Injuries are no excuse for the Bears (8-4) because through the first 12 games the team had only four starters miss games — one each for Cutler, running back Matt Forte and linemen Chris Spencer and Louis. Last season, a 7-3 team with Cutler dropped out of the postseason picture while finishing 1-5 without him.
The Bears injuries are nothing compared with what the Packers, their competition for the NFC North title this season, have endured. They have had 12 starters miss at least one game, with wide receiver Greg Jennings, linebacker Clay Matthews and safety Charles Woodson out for a combined 16 starts. They have 10 players on injured reserve.
Playing without Urlacher isn’t going to be as challenging as it was in 2009, when he missed 15 games with a freak wrist injury. He’s not the same player physically after injuring his knee in the season finale at Minnesota a year ago.
But his leadership and communication skills as the quarterback of the defense cannot be replicated. Five times in the final 11 games in ‘09, when the Bears last played without Urlacher, the defense surrendered 30 points or more.
That alone adds pressure to an underperforming offense with a struggling line.
“We have to find a way,” Cutler said. “We have to be more efficient. Third down, we’ve been getting better. First down, we have been getting better. Red zone, when we get in there, we’ve done a good job. We just have to get more points.”
Offensive coordinator Mike Tice is encouraged because the Bears did their best job this season of pulling linemen on running plays in the loss to the Seahawks.
Moreover, Jeffery, who has missed half of the games with hand and knee injuries, appears poised to return. He was just about to break into the starting lineup when he broke his hand at Jacksonville on Oct. 7.
“We haven’t had him for any length of time to get him really in a groove,” Tice said. “Certainly he has shown he can complement Brandon (Marshall) so when opponents try to key on Brandon we really have two go-to guys on the field.”
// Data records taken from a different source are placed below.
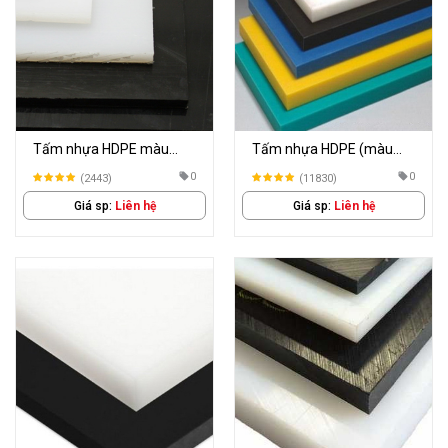
Tấm nhựa HDPE màu
Tấm nhựa HDPE (màu
đen, trắng
đen + trắng)
0
0
(2443)
(11830)
Giá sp:
Liên hệ
Giá sp:
Liên hệ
Someone has to step up opposite Marshall because when you get past the big statistics he has produced, there’s almost nothing to evaluate. The one-man-gang approach has set the Bears behind where they were when the most glaring need was a No. 1 receiver. Maybe Jeffrey can alleviate that issue.
“I want the pressure,” Marshall said. “Our goals are still ahead of us so ... I expect to carry a bigger load this time of the year. I actually want to pick up my play.”
What is going to make the Bears better is if they can get more players to contribute when they are without the face of their defense for at least the next three games.